MİSLAND çok büyük gelişmelere gebe… MİSAŞ Yönetim Kurulu Başkanı Nihat Demirbağ ile Mart ayında açıklanacak bu yenilikleri ve MİSLAND hakkında kamuoyunda dillendirilen iddiaları konuştuk.
MİSLAND’DA NELER OLUYOR?
Başkan Mart ayı tüm iddialara cevap olacak diyor. Peki, Mart’ta MİSLAND’da neler oluyor? Başkan bu konuda sır vermiyor ama heyecanı MİSLAND projesini ilk duyurduğu günkü gibi… Elazığ’a 70 milyon TL’lik bir yatırım olan MİSLAND’ın ilimize daha neler kazandırabileceğini o gün göreceksiniz diyor Nihat Demirbağ. Hayallerini hep Elazığ’ın gelişmesi üzerine kurduğunu belirten Nihat Demirbağ “bu hayallerimiz Mart’ta hayat bulmaya başlıyor, Elazığ’ın gözü aydın” dedi.Nihat Bey, basınla eskiden çok iç içe olduğunuz halde yaklaşık üç yıldır basından uzak duruyorsunuz. Öncelikle bunun sebebini öğrenerek sohbetimize başlayalım mı?

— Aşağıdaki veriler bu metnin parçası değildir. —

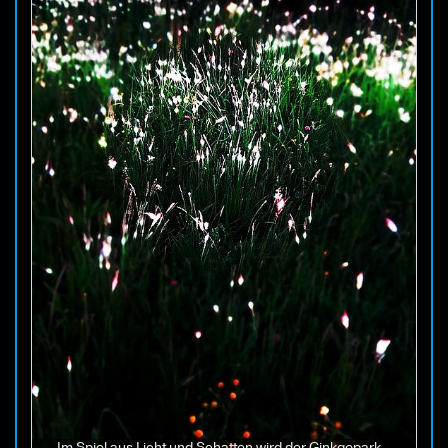
Im Spiel aus Licht und Schatten wird der Ginkgopark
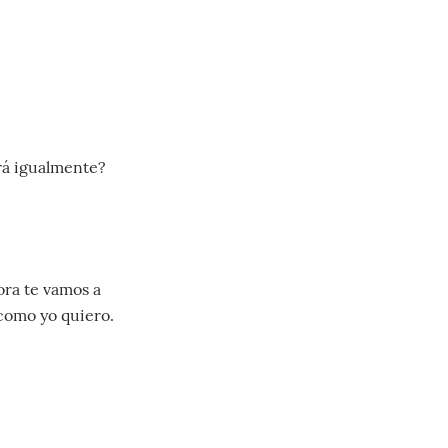
rá igualmente?
ora te vamos a
 como yo quiero.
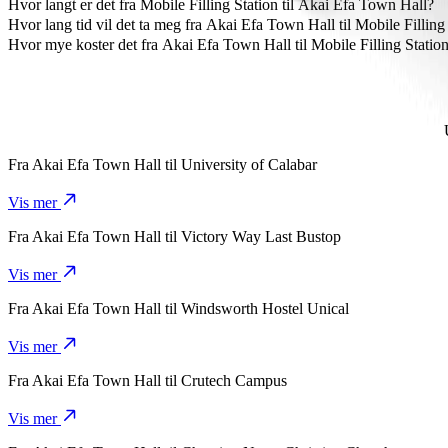
Den rimeligste måten å reise fra Akai Efa Town Hall til Mobile Fill
Hvor langt er det fra Mobile Filling Station til Akai Efa Town Hall?
Mobile Filling Station er omtrent 5,7 km fra Akai Efa Town Hall.
Hvor lang tid vil det ta meg fra Akai Efa Town Hall til Mobile Filling
Det tar omtrent 12 min fra Akai Efa Town Hall til Mobile Filling Stat
Hvor mye koster det fra Akai Efa Town Hall til Mobile Filling Statio
Prisen fra Akai Efa Town Hall til Mobile Filling Station med Bolt 
Fra
Akai Efa Town Hall
til
University of Calabar
Vis mer
Fra
Akai Efa Town Hall
til
Victory Way Last Bustop
Vis mer
Fra
Akai Efa Town Hall
til
Windsworth Hostel Unical
Vis mer
Fra
Akai Efa Town Hall
til
Crutech Campus
Vis mer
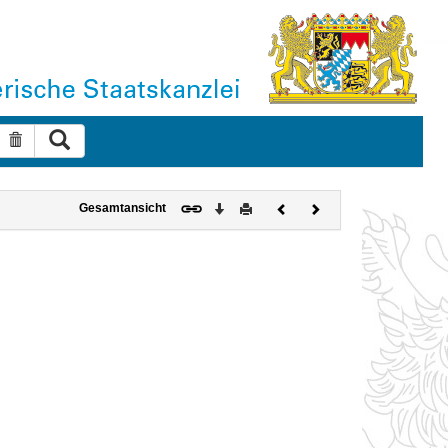
Suche ausführen
Suche zurücksetzen
Download
Drucken
Vorheriges
Nächstes
Gesamtansicht
Dokument
Dokument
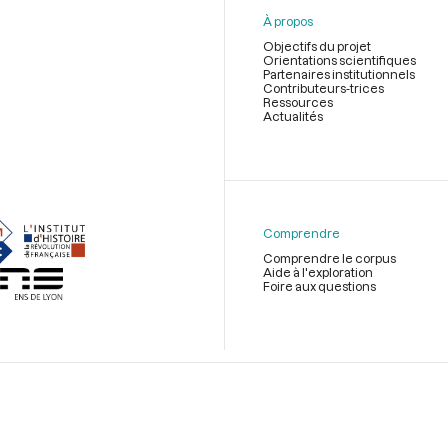
À propos
Objectifs du projet
Orientations scientifiques
Partenaires institutionnels
Contributeurs-trices
Ressources
Actualités
Menu
du
pied
de
Comprendre
page
Comprendre le corpus
Aide à l'exploration
Foire aux questions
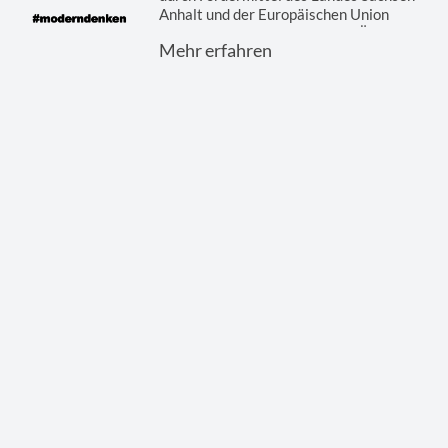
Anhalt und der Europäischen Union
gefördert. Hier finden Sie eine Übersicht
Mehr erfahren
der ...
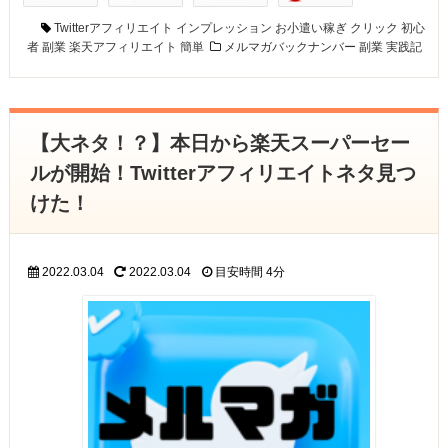
Twitterアフィリエイト
インプレッション
お小遣い稼ぎ
クリック
初心
者
副業
楽天アフィリエイト
簡単
メルマガバックナンバー
副業
実践記
【大ネタ！？】本日から楽天スーパーセー
ルが開始！Twitterアフィリエイトネタ見つ
けた！
2022.03.04
2022.03.04
目安時間
4分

Benim için fark etmez. Nereden derseniz oradan başlar orada bitiririz. Sorunuzun cevabına gelince, en kısa cevabı şu üç şeydir:
Birincisi 2009 yılında ABD’den başlayan ve AB üyeleri ülkelerinin bir kısmını da saran ekonomik krizin bizim yatırırımıza da etki etmesidir. Yani AVM’nin krizden etkilenerek dolmaması.
İkincisi, yönetim kurulumuzun basına sık sık çıkmamın uygun olmadığını düşünmeleri, Elazığ’ın küçük bir yer olduğunu, kıskanma ve hasetlere yol açılmaması gerektiğini söylemeleri.
Üçüncüsü ise ve benim için en önemli olan ise Başkanlık makamının sorumluluk makamı olduğunu, bu sebeple kriz döneminde yangını söndürmekle uğraşmam gerektiğini, tüm çalışmalarımızı, dikkatimizi ve zamanımızı krizi sağ salim atlatmak için ayırmak gerektiğini düşünmemden dolayıdır.
Çünkü 3 ayrı şirkette 940 ortağın sorumluluğu ve Elazığ’a yapılmış en büyük yatırımın sorumluluğu şehrin geleceği için de önem arz ettiğinden sizlerden bir müddet uzak kaldık.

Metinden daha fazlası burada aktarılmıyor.